Office Supply Chain Staples May Be Latest Victim Of Credit Card Data Breach

Chuck Bednar for – Your Universe Online
Staples is investigating a potential credit card data breach and has contacted law enforcement officials about the matter, meaning that the US-based office supplies chain could be the latest in a growing list of retailers to be victimized by cybercriminals, various media outlets reported on Tuesday.
According to Reuters, Staples spokesman Mark Cautela released a statement late Monday night confirming that the Framingham, Massachusetts-based company was “in the process of investigating a potential issue involving credit card data,” and that it had contacted law enforcement and was “working to resolve the situation.”
“We take the protection of customer information very seriously… If Staples discovers an issue, it is important to note that customers are not responsible for any fraudulent activity on their credit cards that is reported on a timely basis,” he continued. However, the company provided no additional information about the data breach, Reuters added.

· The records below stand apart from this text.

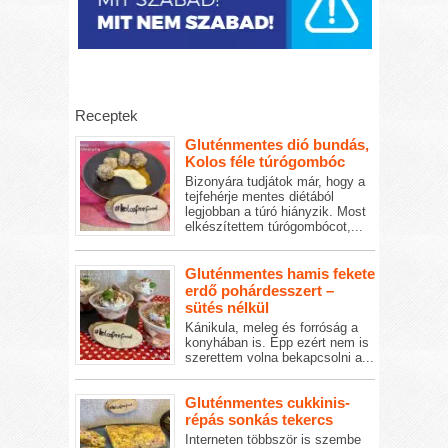
Receptek
Gluténmentes dió bundás,
Kolos féle túrógombóc
Bizonyára tudjátok már, hogy a
tejfehérje mentes diétából
legjobban a túró hiányzik. Most
elkészítettem túrógombócot,...
Gluténmentes hamis fekete
erdő pohárdesszert –
sütés nélkül
Kánikula, meleg és forróság a
konyhában is. Épp ezért nem is
szerettem volna bekapcsolni a...
Gluténmentes cukkinis-
répás sonkás tekercs
Interneten többször is szembe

While Staples is only now addressing the potential cyberattack, security expert Brian Krebs first brought up the possibility of an data breach in a blog entry dated October 14. In that post, Krebs wrote that multiple banks had reported a pattern of credit and debit card fraud – activity which indicated that multiple Staples locations in the northeastern US were in the process of dealing with a data breach.

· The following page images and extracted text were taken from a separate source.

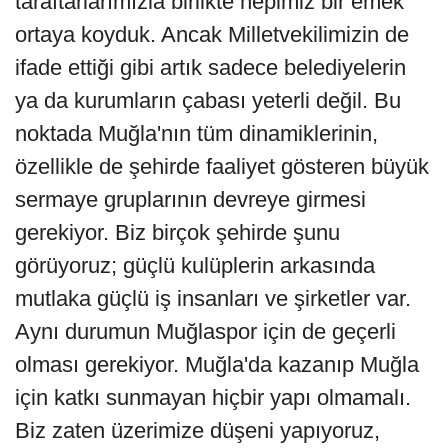
taraftarlarımızla birlikte hepimiz bir emek
ortaya koyduk. Ancak Milletvekilimizin de
ifade ettiği gibi artık sadece belediyelerin
ya da kurumların çabası yeterli değil. Bu
noktada Muğla'nın tüm dinamiklerinin,
özellikle de şehirde faaliyet gösteren büyük
sermaye gruplarının devreye girmesi
gerekiyor. Biz birçok şehirde şunu
görüyoruz; güçlü kulüplerin arkasında
mutlaka güçlü iş insanları ve şirketler var.
Aynı durumun Muğlaspor için de geçerli
olması gerekiyor. Muğla'da kazanıp Muğla
için katkı sunmayan hiçbir yapı olmamalı.
Biz zaten üzerimize düşeni yapıyoruz,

“According to more than a half-dozen sources at banks operating on the East Coast, it appears likely that fraudsters have succeeded in stealing customer card data from some subset of Staples locations, including seven Staples stores in Pennsylvania, at least three in New York City, and another in New Jersey,” he explained.
“The fraudulent charges occurred at other (non-Staples) businesses, such as supermarkets and other big-box retailers,” Krebs added. “This suggests that the cash registers in at least some Staples locations may have fallen victim to card-stealing malware that lets thieves create counterfeit copies of cards that customers swipe at compromised payment terminals.”
As the Associated Press (AP) pointed out, Sears Holding Corp. reported a data breach at its Kmart stores earlier this month – one that dated back to September and may have resulted in the credit and debit cards of customers being compromised. Likewise, Target, Dairy Queen, Supervalu Inc. and Home Depot have also recently experienced such breaches.
With so many American business being targeted by cybercriminals as of late, the US government is calling for more widespread adoption of chip-and-PIN or EMV smart card technology and the replacement of the magnetic strip payment cards at point-of-sale terminals at retailers, according to BBC News.
“With over 100 million Americans falling victim to data breaches over the last year, and millions suffering from credit card fraud and identity crimes, there is a need to act and move our economy toward secure technologies that better secure transactions and safeguard sensitive data,” the Obama administration said in a recent statement.